Start of RECORDS PROVIDED

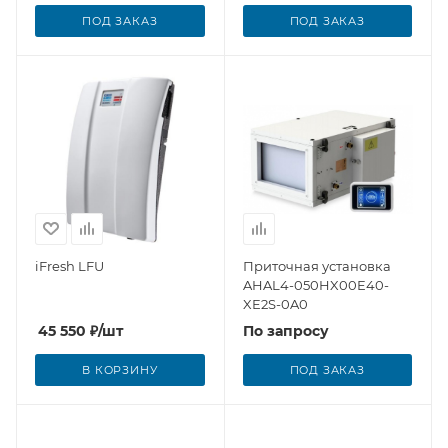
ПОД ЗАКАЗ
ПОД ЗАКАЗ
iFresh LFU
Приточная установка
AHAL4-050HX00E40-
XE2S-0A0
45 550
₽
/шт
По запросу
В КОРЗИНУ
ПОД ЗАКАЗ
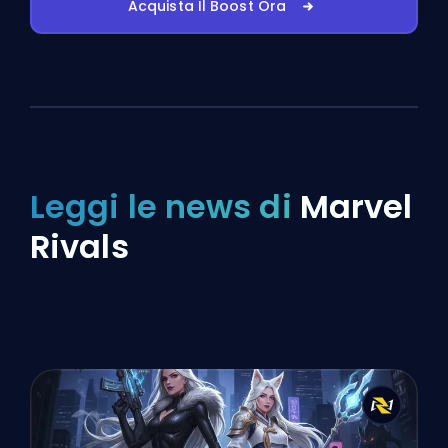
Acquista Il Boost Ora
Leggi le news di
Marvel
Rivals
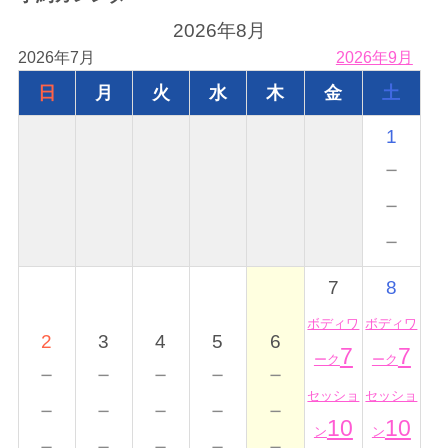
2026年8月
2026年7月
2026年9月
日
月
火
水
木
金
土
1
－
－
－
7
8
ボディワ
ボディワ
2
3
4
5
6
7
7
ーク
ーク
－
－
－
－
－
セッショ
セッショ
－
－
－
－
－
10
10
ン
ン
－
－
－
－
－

End of RECORDS PROVIDED

» **REQUIREMENT**: Reproduce every entry word for word, but omit the pictures.

» **EXPECTED ANSWER**:
ПОД ЗАКАЗ
ПОД ЗАКАЗ
iFresh LFU
Приточная установка
AHAL4-050HX00E40-
XE2S-0A0
45 550
₽
/шт
По запросу
В КОРЗИНУ
ПОД ЗАКАЗ
Acquista Il Boost Ora
Leggi le news di
Marvel
Rivals
2026年8月
2026年7月
2026年9月
日
月
火
水
木
金
土
1
－
－
－
7
8
ボディワ
ボディワ
2
3
4
5
6
7
7
ーク
ーク
－
－
－
－
－
セッショ
セッショ
－
－
－
－
－
10
10
ン
ン
－
－
－
－
－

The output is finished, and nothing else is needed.